In the rainforests of Costa Rica, Living on Earth’s Explorer in Residence Mark Seth Lender encounters a chestnut-mandibled toucan and a scarlet macaw while traveling through the Osa Peninsula.


BASCOMB: Rainforests circle the earth like a green belt around the equator. So, from Borneo we take you now to the other side of the planet to a Rainforest in Costa Rica with Living on Earth’s Explorer in Residence Mark Seth Lender.

Forests of Rain
Parque Nacional Corcovado
Costa Rica
© 2020 Mark Seth Lender
All Rights Reserved

On the Osa Peninsula, before the hotels and the money found out, you could walk the edges longer than your drinking water would hold out and never see a human being. It was just Valerie, me, Alonso in the lead pointing out all we would have missed.

“Gavilan Cangrejero,” crab hawk.

“Snake. He imitates, El Fer de Lance.” I bend down -

!No!” Alonso touches my arm. “He might be the real thing.”

That morning at sunrise we woke to Scarlet Macaws, flying rainbows flight after raucous flight. We followed on the beach but they were gone. Now, so is the sun. Under muddy clouds we reach the Madrigal, hardly a trickle of water between the few yards from rainforest on one side, to the Pacific on the other.

Alonso looks up, looks at the river, clicks his tongue. “Si crescenda el Madrigal…”

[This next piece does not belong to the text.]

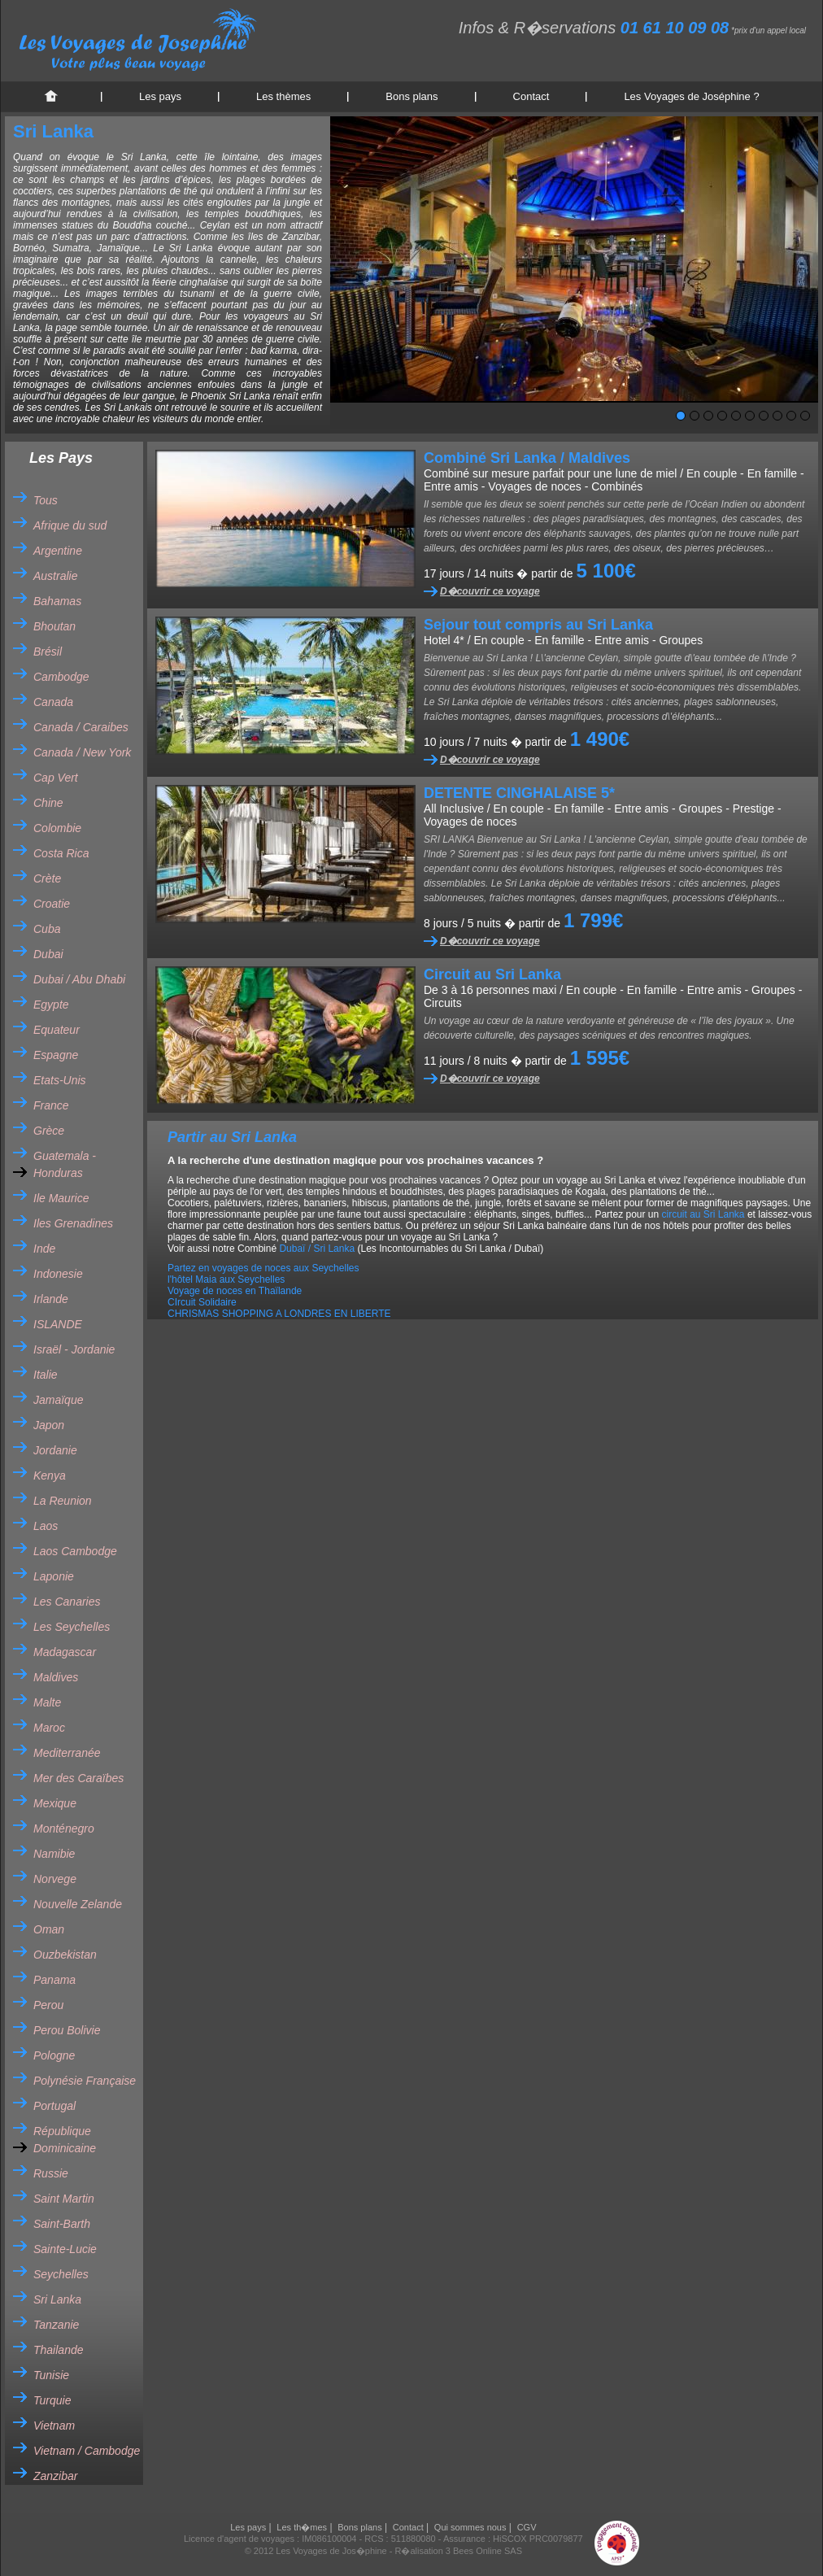 The height and width of the screenshot is (2576, 823). What do you see at coordinates (54, 1979) in the screenshot?
I see `Panama` at bounding box center [54, 1979].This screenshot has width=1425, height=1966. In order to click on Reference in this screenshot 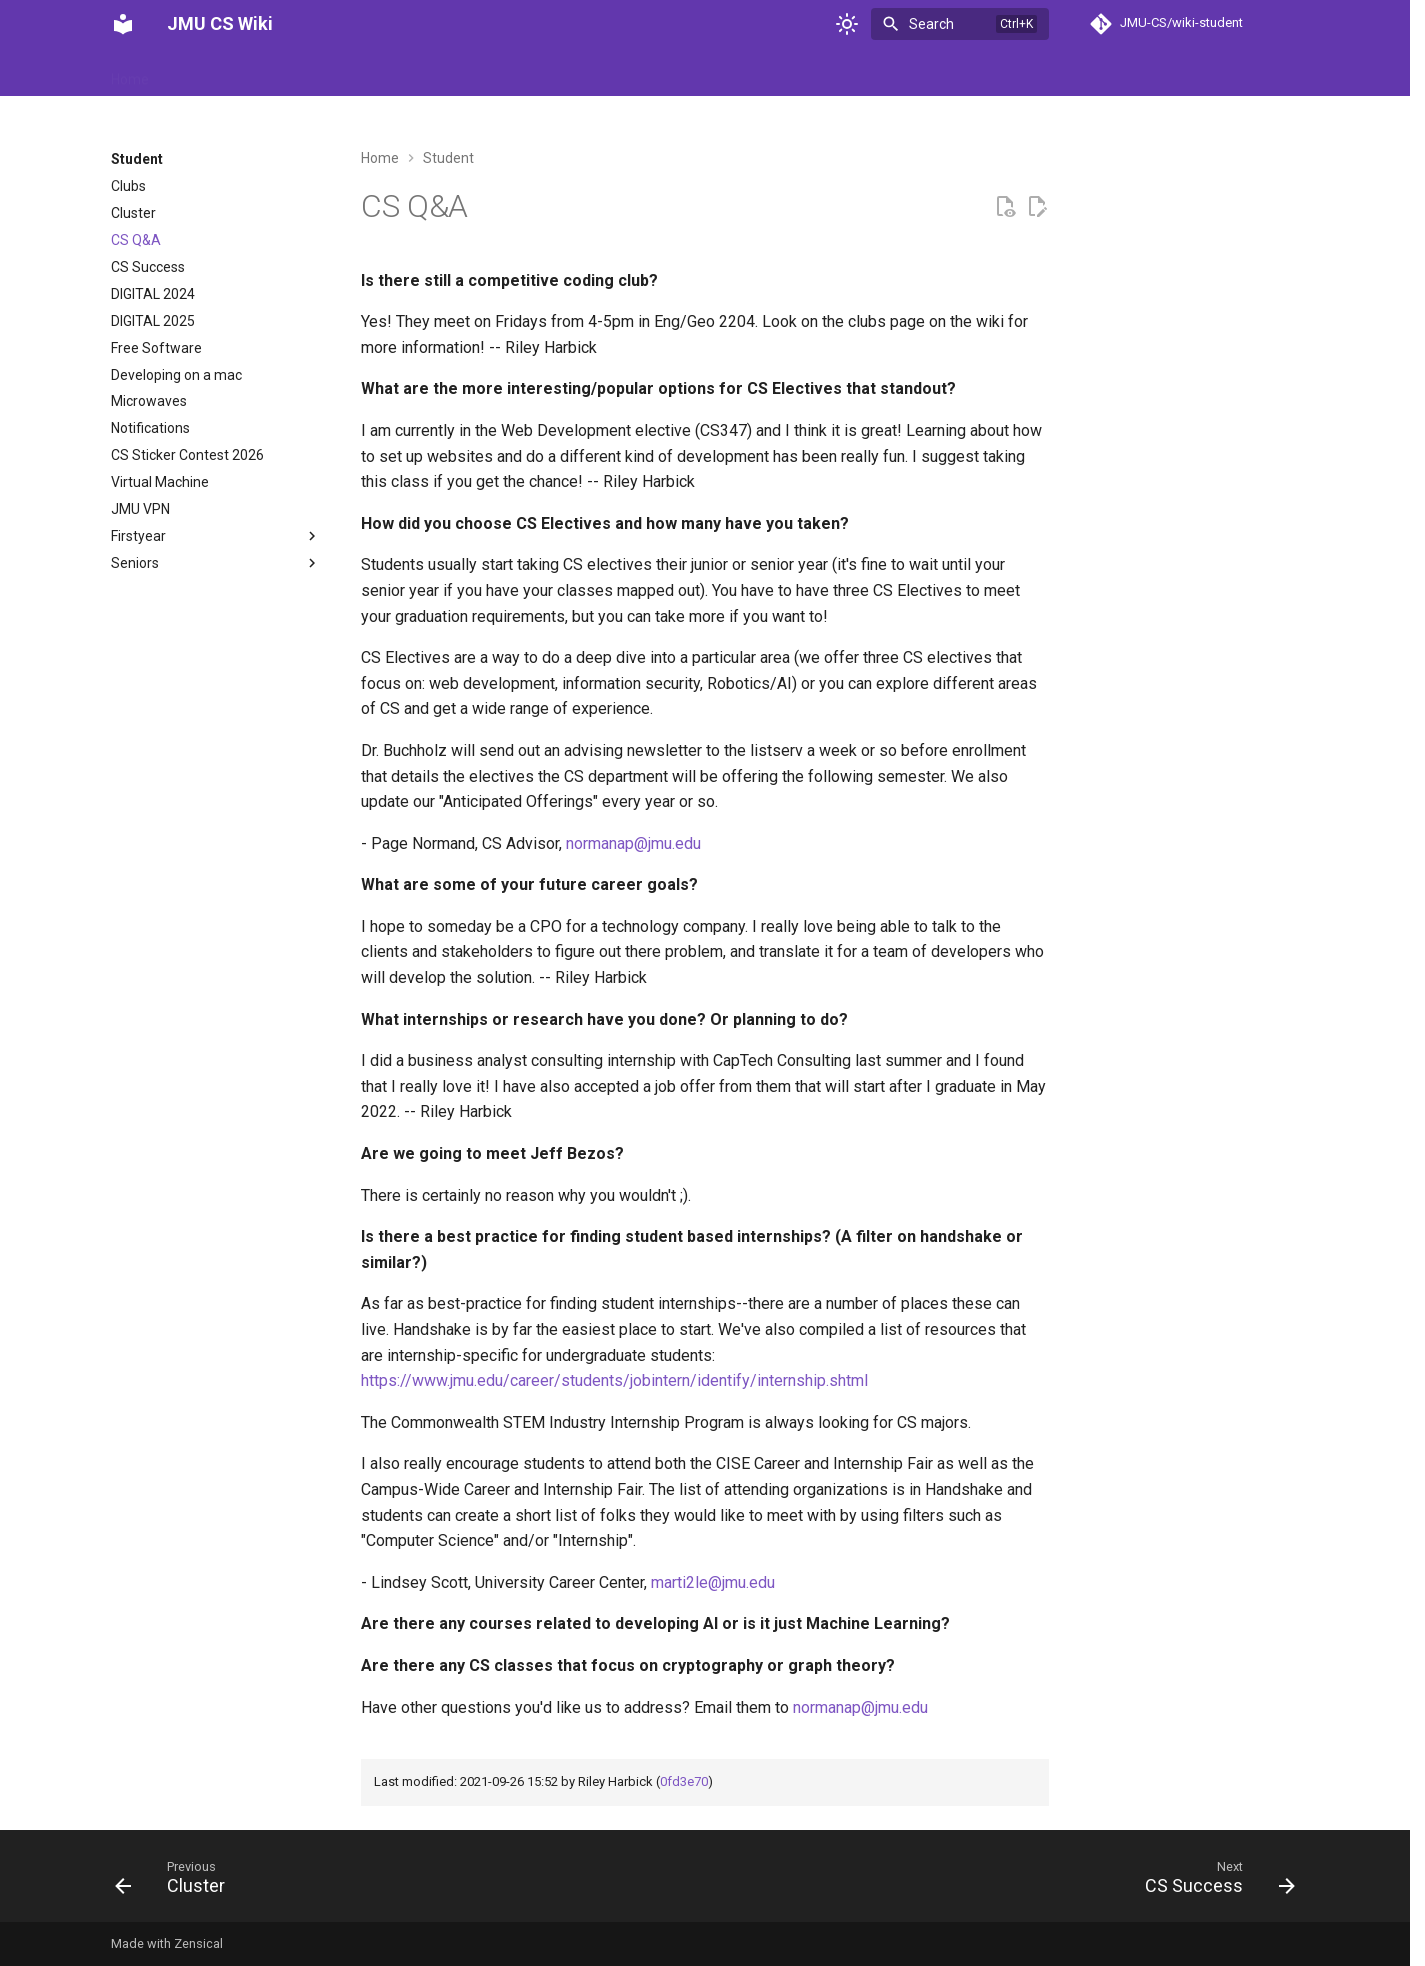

We cross anyway and continue.

From behind comes a large man with a woven basket. He and Alonso nod. The man looks us over, strides on. “El Pescador,” Alonso says, fisherman. Later we learn what the basket was for: Turtle eggs. Olive Ridley, Hawksbill, Green, all of them nest here. El Pescador has emptied every nest. To him not food but money, he will sell every single one.

The Scarlet Macaw is a parrot from Central and South American that’s most often found in pairs or small family groups. (Photo: David Ellis, Flickr, CC BY NC ND 2.0)

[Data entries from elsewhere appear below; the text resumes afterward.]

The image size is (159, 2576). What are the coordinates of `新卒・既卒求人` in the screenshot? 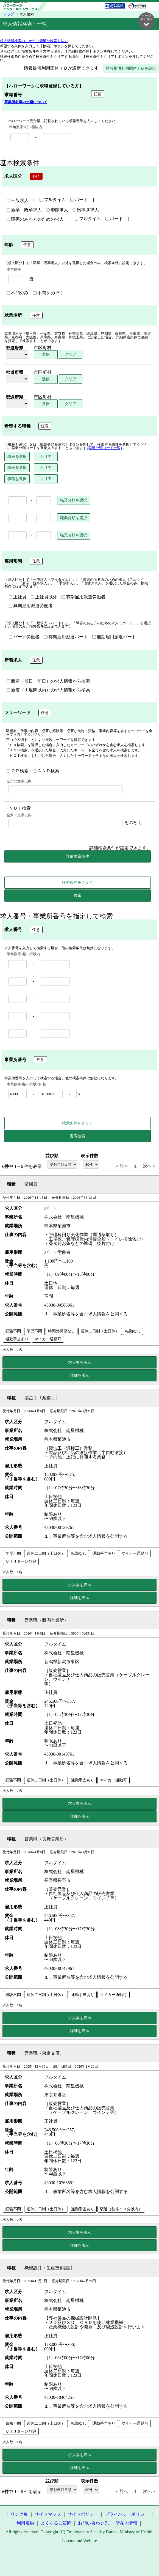 It's located at (24, 210).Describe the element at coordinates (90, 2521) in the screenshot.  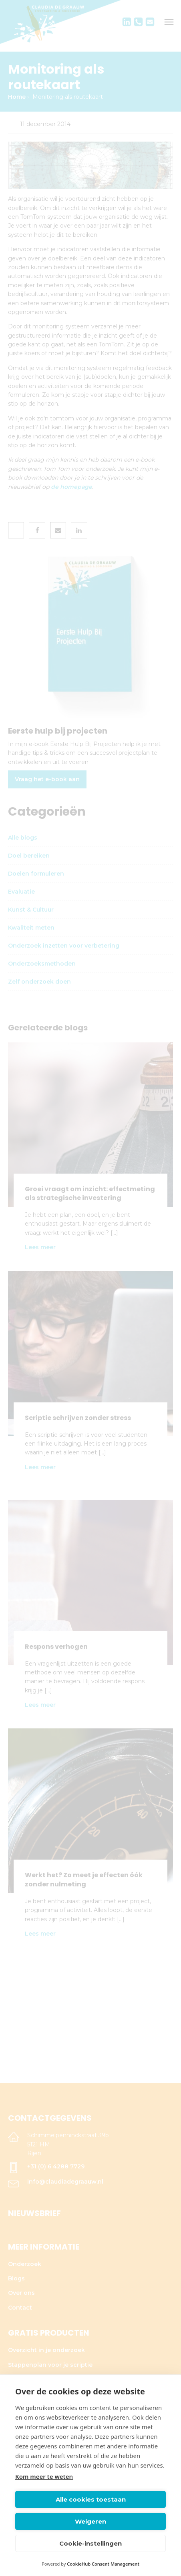
I see `Weigeren` at that location.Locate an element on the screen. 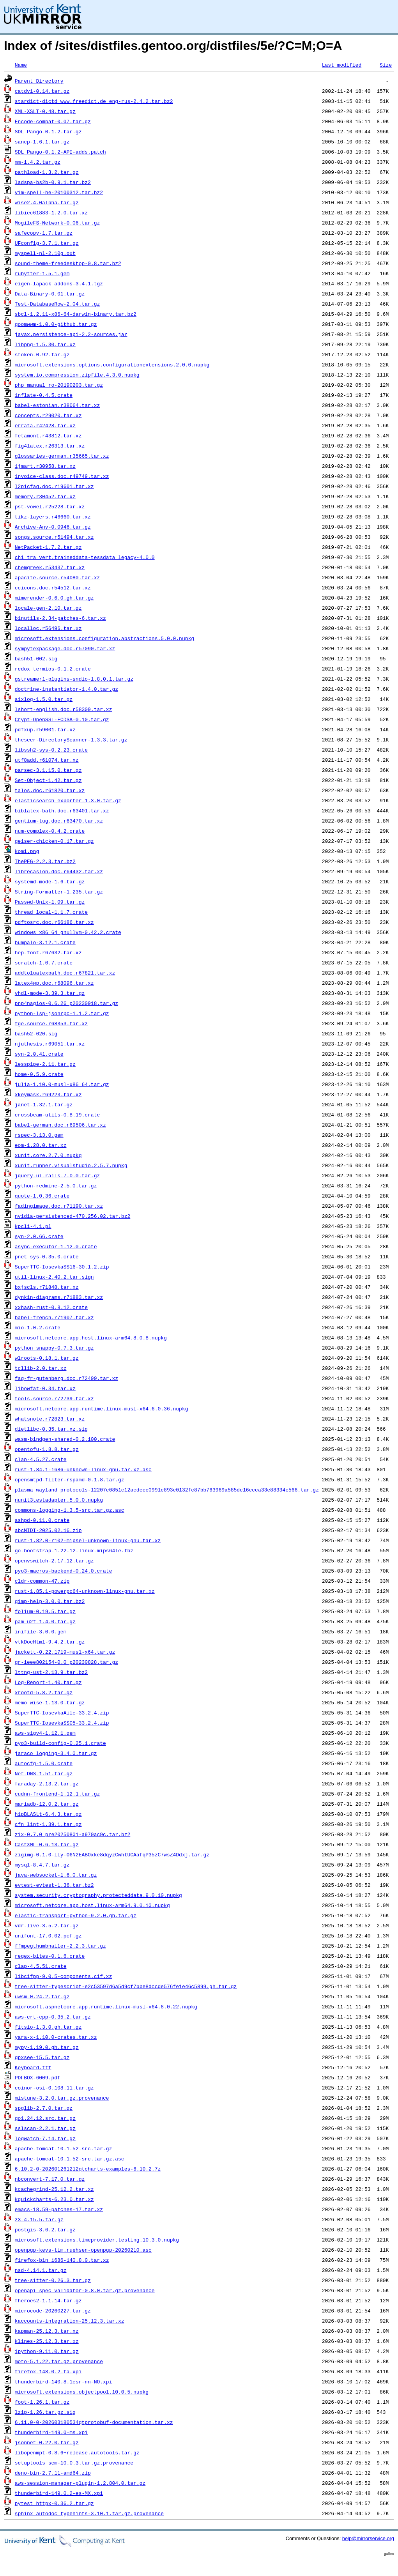 This screenshot has width=398, height=2576. elastic-transport-python-9.2.0.gh.tar.gz is located at coordinates (75, 1915). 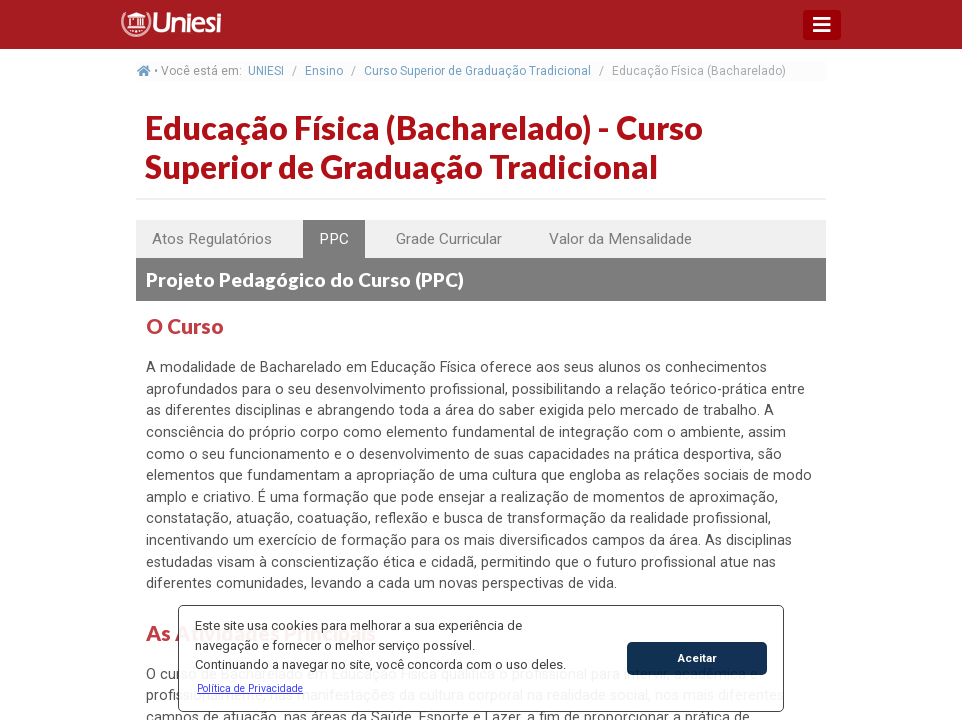 I want to click on [Toggle navigation], so click(x=822, y=25).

The sky goes black; now, in earnest, rain.

We turn around.

The Madrigal has become the physical translation of crescenda. There are standing waves three feet high in only four vertical feet of water. Enough to sweep a giant off his feet into the crashing sea to drown. Except –

El Pescador has tied a thick line across the river between two trees and left it, for us.

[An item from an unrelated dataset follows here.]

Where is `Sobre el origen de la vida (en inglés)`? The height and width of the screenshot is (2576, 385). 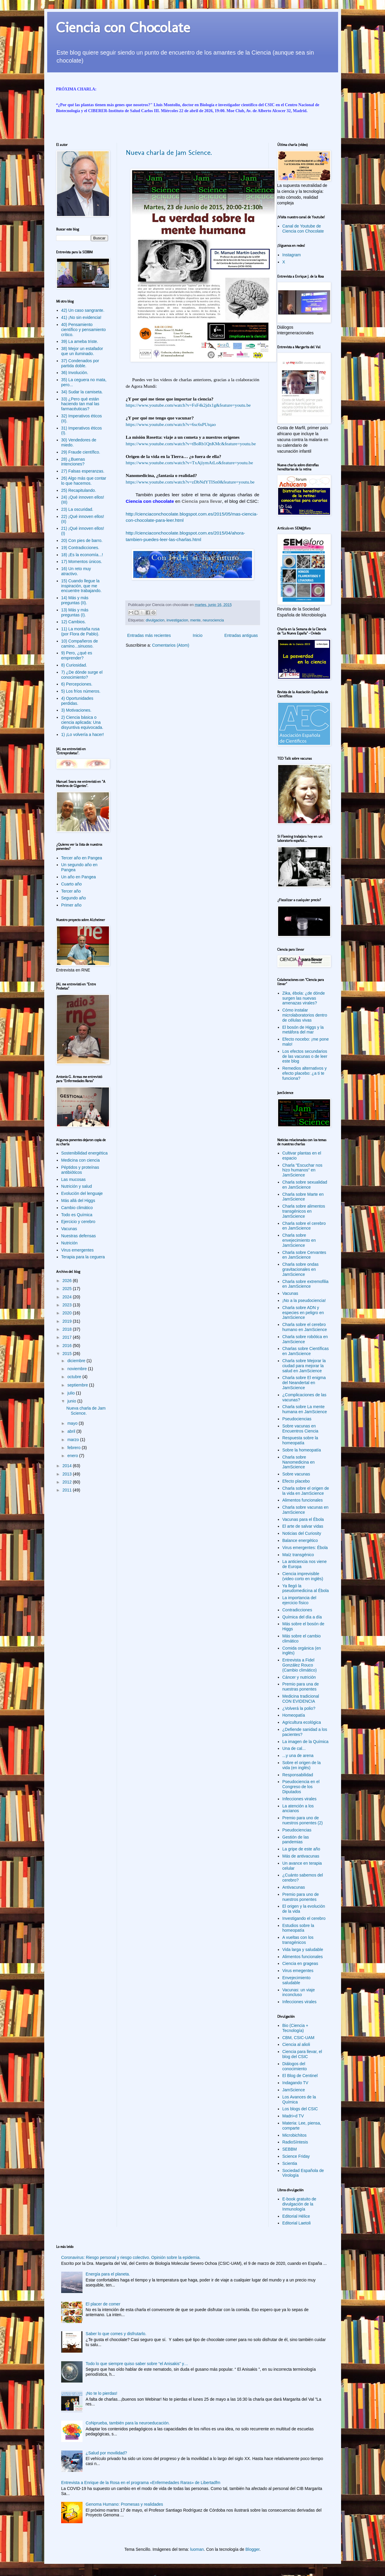
Sobre el origen de la vida (en inglés) is located at coordinates (301, 1765).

Valerie cannot touch bottom, the current is too strong. Her arms close around my chest and I pull us hand over hand. It takes all I have...

Next morning the sun rises hot and bright as if it forgot. Look, Valerie says. Among tiny purple orchids in the notch of the tree is a Chestnut-mandibled Toucan. High in the canopy, howler monkeys call like Buddhist monks chanting deep in the throat and are answered, by distant thunder.


BASCOMB: That’s Living on Earth’s Explorer in Residence, Mark Seth Lender.